• [About this exercise]: Set every entry down again exactly, excluding any pictures.
___ The input ___
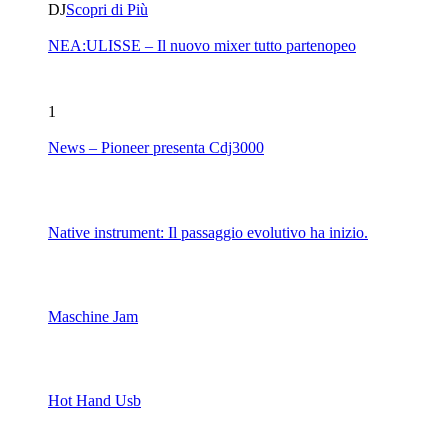
DJ
Scopri di Più
NEA:ULISSE – Il nuovo mixer tutto partenopeo
1
News – Pioneer presenta Cdj3000
Native instrument: Il passaggio evolutivo ha inizio.
Maschine Jam
Hot Hand Usb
___
• [Completed exercise]:
DJ
Scopri di Più
NEA:ULISSE – Il nuovo mixer tutto partenopeo
1
News – Pioneer presenta Cdj3000
Native instrument: Il passaggio evolutivo ha inizio.
Maschine Jam
Hot Hand Usb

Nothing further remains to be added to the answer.